(Page images and extracted text)
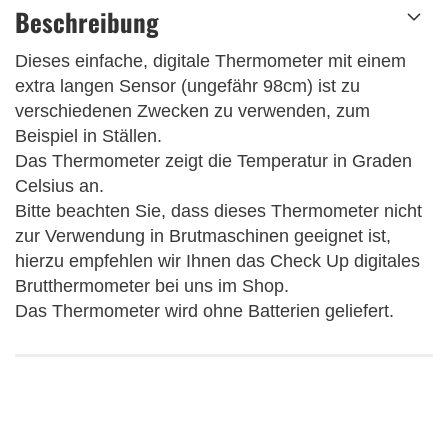
Beschreibung
Dieses einfache, digitale Thermometer mit einem
extra langen Sensor (ungefähr 98cm) ist zu
verschiedenen Zwecken zu verwenden, zum
Beispiel in Ställen.
Das Thermometer zeigt die Temperatur in Graden
Celsius an.
Bitte beachten Sie, dass dieses Thermometer nicht
zur Verwendung in Brutmaschinen geeignet ist,
hierzu empfehlen wir Ihnen das Check Up digitales
Brutthermometer bei uns im Shop.
Das Thermometer wird ohne Batterien geliefert.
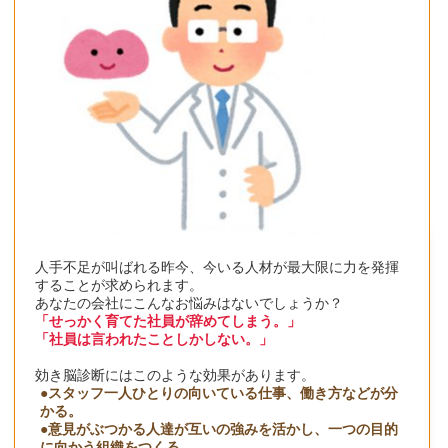
人手不足が叫ばれる昨今、今いる人材が最大限に力を発揮
することが求められます。
あなたの会社にこんなお悩みはないでしょうか？
「せっかく育てた社員が辞めてしまう。」
「社員は言われたことしかしない。」
効き脳診断にはこのような効果があります。
●スタッフ一人ひとりの向いている仕事、働き方などが分
かる。
●意見がぶつかる人達が互いの強みを活かし、一つの目的
に向かう組織をつくる。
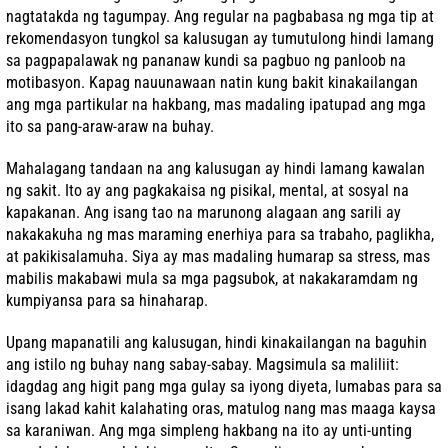
nagtatakda ng tagumpay. Ang regular na pagbabasa ng mga tip at
rekomendasyon tungkol sa kalusugan ay tumutulong hindi lamang
sa pagpapalawak ng pananaw kundi sa pagbuo ng panloob na
motibasyon. Kapag nauunawaan natin kung bakit kinakailangan
ang mga partikular na hakbang, mas madaling ipatupad ang mga
ito sa pang-araw-araw na buhay.
Mahalagang tandaan na ang kalusugan ay hindi lamang kawalan
ng sakit. Ito ay ang pagkakaisa ng pisikal, mental, at sosyal na
kapakanan. Ang isang tao na marunong alagaan ang sarili ay
nakakakuha ng mas maraming enerhiya para sa trabaho, paglikha,
at pakikisalamuha. Siya ay mas madaling humarap sa stress, mas
mabilis makabawi mula sa mga pagsubok, at nakakaramdam ng
kumpiyansa para sa hinaharap.
Upang mapanatili ang kalusugan, hindi kinakailangan na baguhin
ang istilo ng buhay nang sabay-sabay. Magsimula sa maliliit:
idagdag ang higit pang mga gulay sa iyong diyeta, lumabas para sa
isang lakad kahit kalahating oras, matulog nang mas maaga kaysa
sa karaniwan. Ang mga simpleng hakbang na ito ay unti-unting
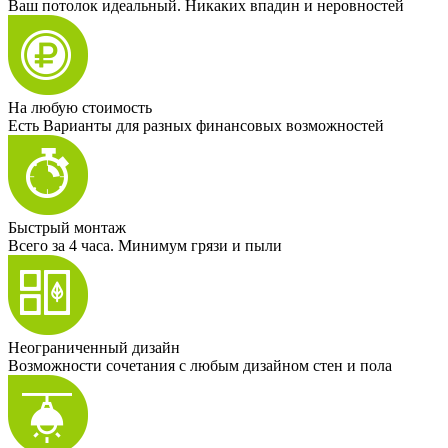
Ваш потолок идеальный. Никаких впадин и неровностей
На любую стоимость
Есть Варианты для разных финансовых возможностей
Быстрый монтаж
Всего за 4 часа. Минимум грязи и пыли
Неограниченный дизайн
Возможности сочетания с любым дизайном стен и пола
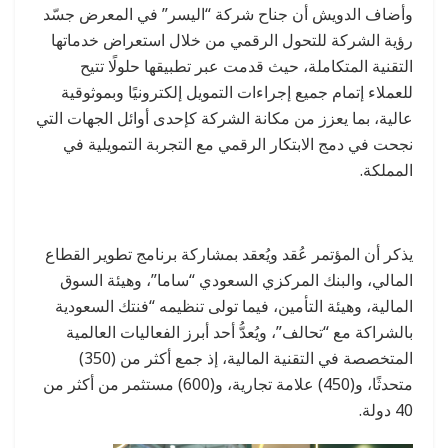
وأضاف الدويش أن جناح شركة “اليسر” في المعرض جسّد
رؤية الشركة للتحول الرقمي من خلال استعراض خدماتها
التقنية المتكاملة، حيث قدمت عبر تطبيقها حلولًا تتيح
للعملاء إتمام جميع إجراءات التمويل إلكترونيًا وبموثوقية
عالية، بما يعزز من مكانة الشركة كإحدى أوائل الجهات التي
نجحت في دمج الابتكار الرقمي مع التجربة التمويلية في
المملكة.
يذكر أن المؤتمر عُقد ويُعقد بمشاركة برنامج تطوير القطاع
المالي، والبنك المركزي السعودي “ساما”، وهيئة السوق
المالية، وهيئة التأمين، فيما تولى تنظيمه “فنتك السعودية
بالشراكة مع “تحالف”، ويُعدُّ أحد أبرز الفعاليات العالمية
المتخصصة في التقنية المالية، إذ جمع أكثر من (350)
متحدثًا، و(450) علامة تجارية، و(600) مستثمر من أكثر من
40 دولة.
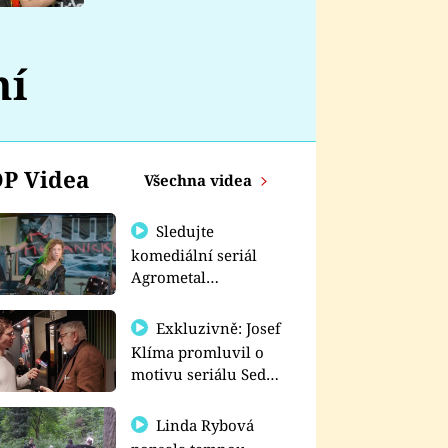
nemá
ní
P Videa
Všechna videa
Sledujte
komediální seriál
Agrometal
exkluzivně na
prima+
Exkluzivně: Josef
Klíma promluvil o
motivu seriálu Sedm
schodů k moci
Linda Rybová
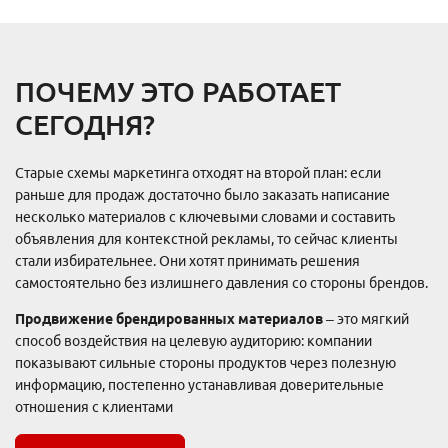
ПОЧЕМУ ЭТО РАБОТАЕТ
СЕГОДНЯ?
Старые схемы маркетинга отходят на второй план: если
Тарифы и цены
раньше для продаж достаточно было заказать написание
Тариф «Трафик»
несколько материалов с ключевыми словами и составить
Тариф «Лиды / CPA»
объявления для контекстной рекламы, то сейчас клиенты
За рубежом
стали избирательнее. Они хотят принимать решения
SEO-аудит сайта
самостоятельно без излишнего давления со стороны брендов.
Разовые работы
Продвижение брендированных материалов
– это мягкий
Тарифы
способ воздействия на целевую аудиторию: компании
На 1С-Битрикс
показывают сильные стороны продуктов через полезную
Доработка сайта
На 1С-Битрикс
информацию, постепенно устанавливая доверительные
Юзабилити-аудит
Интернет-магазин
отношения с клиентами
Разработка дизайна
Тарифы и цены
Яндекс Директ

_Requirement_: Copy exactly the stretch of data above from the line with "kapakanan. Ang isang" through the line with "idagdag ang higit", and omit all other lines.

_Your solution_:
kapakanan. Ang isang tao na marunong alagaan ang sarili ay
nakakakuha ng mas maraming enerhiya para sa trabaho, paglikha,
at pakikisalamuha. Siya ay mas madaling humarap sa stress, mas
mabilis makabawi mula sa mga pagsubok, at nakakaramdam ng
kumpiyansa para sa hinaharap.
Upang mapanatili ang kalusugan, hindi kinakailangan na baguhin
ang istilo ng buhay nang sabay-sabay. Magsimula sa maliliit:
idagdag ang higit pang mga gulay sa iyong diyeta, lumabas para sa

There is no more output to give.